Notlar ve referanslar

  1. Albert-Bernhardt Frank, Über die biologischen Verhältnisse des Thallus einiger Krustenflechten , Beiträge zur Biologie der Pflanzen, II, 1877, s.   123-200
  2. Anton de Bary, "  De la symbiose  ", Revue internationale des sciences , t.  III,1879, s.  301-309 ( çevrimiçi okuyun ).
  3. Olivier Perru, "  1868-1883 civarında simbiyoz üzerine araştırmanın kökenleri  ", Revue d'histoire des sciences , t.  59, n o  1,2006, s.  7.
  4. das Zusammenleben ungleichnamiger Organismen  ", birlikte yaşayan farklı organizmalar .
  5. Anton de Bary, De la symbiose , Revue internationale des sciences, III, 1879, ss.  301-309
  6. (en) Bradford D. Martin ve Ernest Schwab , "  Simbiyozun güncel kullanımı ve ilgili terminoloji  " , International Journal of Biology , cilt.  5, n o  1,Kasım 29, 2012, s.  32 ( ISSN  1916-968X , DOI  10.5539 / ijb.v5n1p32 , çevrimiçi okuma , erişim tarihi 17 Kasım 2016 )

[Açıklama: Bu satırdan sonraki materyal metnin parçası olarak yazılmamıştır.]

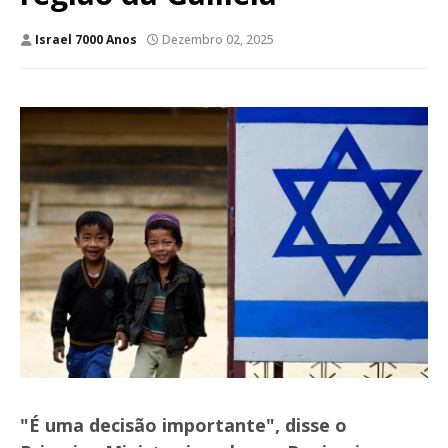
Israel 7000 Anos
Dezembro 02, 2025
"É uma decisão importante", disse o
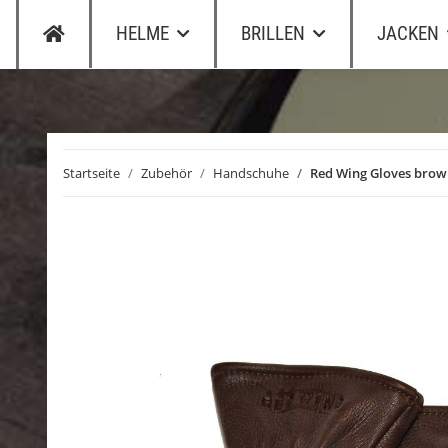
HELME
BRILLEN
JACKEN
Startseite
Zubehör
Handschuhe
Red Wing Gloves bro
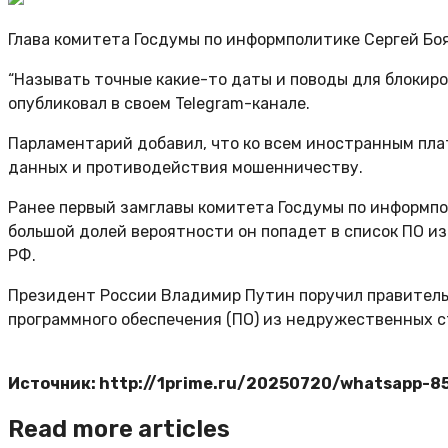
Глава комитета Госдумы по информполитике Сергей Бо
“Называть точные какие-то даты и поводы для блокиров
опубликовал в своем Telegram-канале.
Парламентарий добавил, что ко всем иностранным пла
данных и противодействия мошенничеству.
Ранее первый замглавы комитета Госдумы по информпол
большой долей вероятности он попадет в список ПО и
РФ.
Президент России Владимир Путин поручил правитель
программного обеспечения (ПО) из недружественных с
Источник: http://1prime.ru/20250720/whatsapp-8
Read more articles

  7. Bradford D. Martin & Ernest Schwab , “  Simbiyoz: kaos 'birlikte yaşamak',  ” ResearchGate , hac.  4, n O  , 4,1 st Aralık 2012( ISSN  0149-6700 , çevrimiçi okuma , 17 Kasım 2016'da erişildi )
  8. Claire Peltier, “  Bir Fotosentetik Semender: Hiç Duyulmamış!  » , Futura bilimleri üzerine ,3 Ağu 2010( 3 Ağustos 2010'da erişildi )
  9. Metagenomik sıralama Nature 464, 59-65 (4 Mart 2010) tarafından oluşturulan bir insan bağırsağı mikrobiyal gen kataloğu
  10. İlişkilendirmeye Göre Evrim. A History of Symbiosis. (1994) Jann SAPP, Oxford University Press, New York, Oxford, 255 s. ( ISBN  0-19-508821-2 )
  11. akış ve süzülme: yeni bir evrim "sistem teorisi"
  12. [1] 6. Avrupa SİSTEM BİLİMLERİ Kongresi, (19 Eylül 2005), Paris.